Mein Schwager hat was treffendes gesagt: Was schreibst du von Sachen, die du gar nicht mehr kennst? Aber es ist eine gedachte Nacht, eine Metapher für Gefühle, die man in der Nacht hat, Assoziationen, deren Kulisse Ehrenfeld ist. Von meinem Gefühl her ist das Klima allgemein rauher geworden, als in den 70ern, 80ern, als ich hierhergekommen bin. Das hat auch damit zu tun, dass die Gesellschaft etwas mehr Druck hat, auch mit den Veränderungen in den USA. Die Sprache ist rauh geworden, agressiv, und diese Agressivität in der Politik, dieser Mangel auch an Vorbildern, die sich dieser Agressivität entgegenstellen, führt dazu, dass man Kriminalität und Agression als normal, quasi gängig beurteilt.

Die Eltern flüchteten aus Rumänien

Buchcover

Peter Rosenthal wurde 1960 in Arad (Rumänien) geboren. 1972 flohen die Eltern nach Deutschland, ließen sich in Köln nieder.
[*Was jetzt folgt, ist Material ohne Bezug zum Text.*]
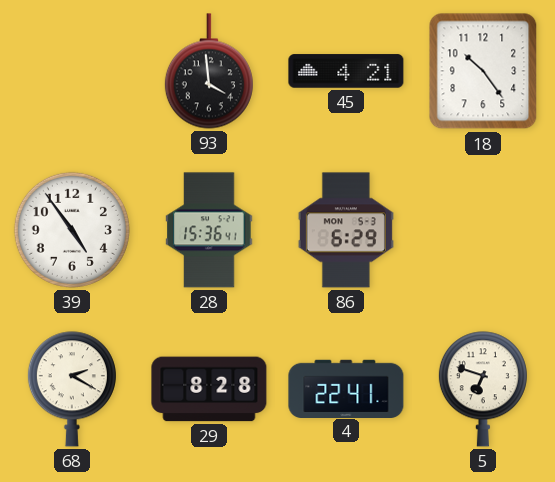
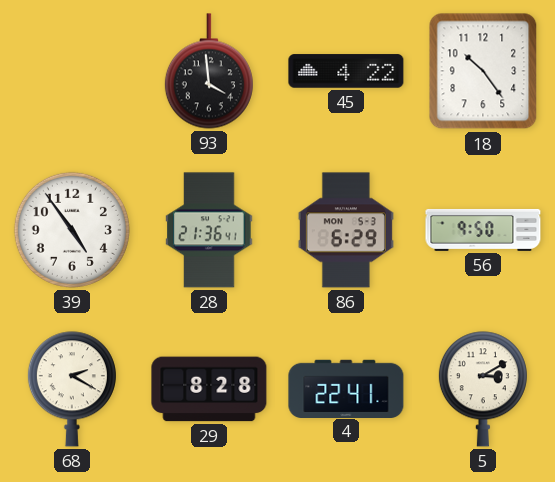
45: 4:21 -> 4:22
28: 15:36 -> 21:36
56: none -> 9:50
5: 6:48 -> 3:10
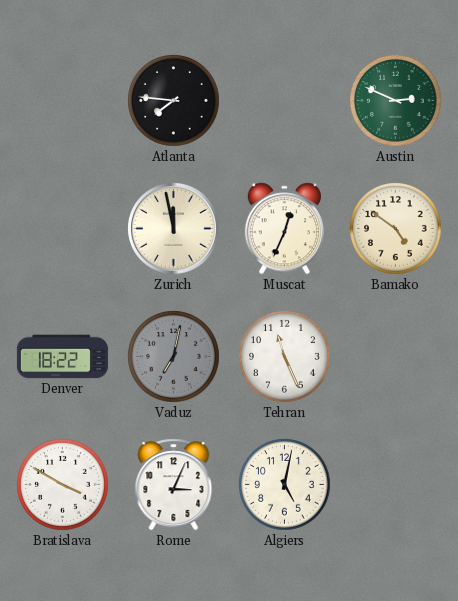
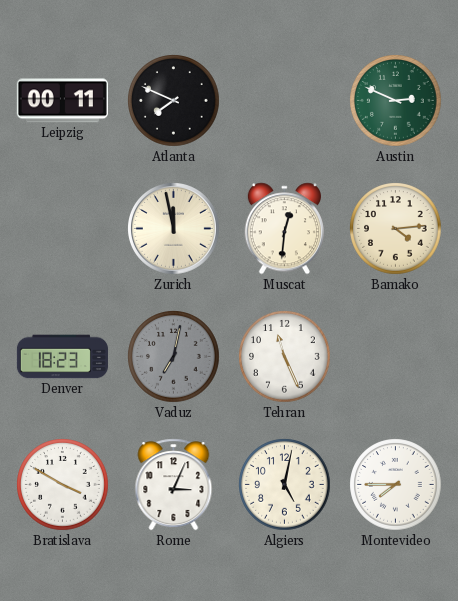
Leipzig: none -> 00:11
Atlanta: 7:46 -> 7:49
Muscat: 12:34 -> 12:31
Bamako: 4:51 -> 4:14
Denver: 18:22 -> 18:23
Montevideo: none -> 7:45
Seit 1985 arbeitet Rosenthal als Internist, er übernahm die Praxis seines Vaters. 2001 erste Buchveröffentlichung („Entlang der Venloer Straße“), weitere Bücher, u.a. „Venedig ist auch nicht viel größer als Ehrenfeld“. Das letzte Buch „Nachts nicht weit von wo“ (Weissmann-Verlag) ist eine Sammlung von Nachtpoesie verschiedener Autoren mit vielen Nachtfotos von Michael Weissmann.

Peter Rosenthal wurde 1960 in Arad (Rumänien) geboren. 1972 flohen die Eltern nach Deutschland, ließen sich in Köln nieder. Seit 1985 arbeitet Rosenthal als Internist, er übernahm die Praxis seines Vaters. 2001 erste Buchveröffentlichung („Entlang der Venloer Straße“), weitere Bücher, u.a. „Venedig ist auch nicht viel größer als Ehrenfeld“. Das letzte Buch „Nachts nicht weit von wo“ (Weissmann-Verlag) ist eine Sammlung von Nachtpoesie verschiedener Autoren mit vielen Nachtfotos von Michael Weissmann.

Machen Sie eigentlich noch Hausbesuche im Bordell?

Ich mache Hausbesuche, aber ich bin ein bisschen preußischer geworden. Ins Bordell rufen sie mich nicht mehr. Obwohl ich die Fremdsprachen, die jetzt aktuell sind, kenne.

Ihre Praxis ist auf der Venloer Straße. Kriegen Sie den Verkehrsstress mit?

Absolut. Ich fahre jeden Tag mit dem Fahrrad. Ich frage: Wann wird die Venloer Straße eine Einbahnstraße? Und die Vogelsanger Straße eine andere Einbahnstraße, mit unterschiedlichen Richtungen? Es ist ganz schlimm. Die Venloer Straße wird täglich schlimmer. Mit dem Fahrrad ist es jeden Tag ein Abenteuer, die Venloer Straße zu schaffen. Ich fahre jetzt schon lieber über Melaten, um nach Hause zu kommen.

Darf man das?

Ja, man darf.

Darf man auch klingeln auf Melaten?

Also ich denke, das stört da keinen mehr.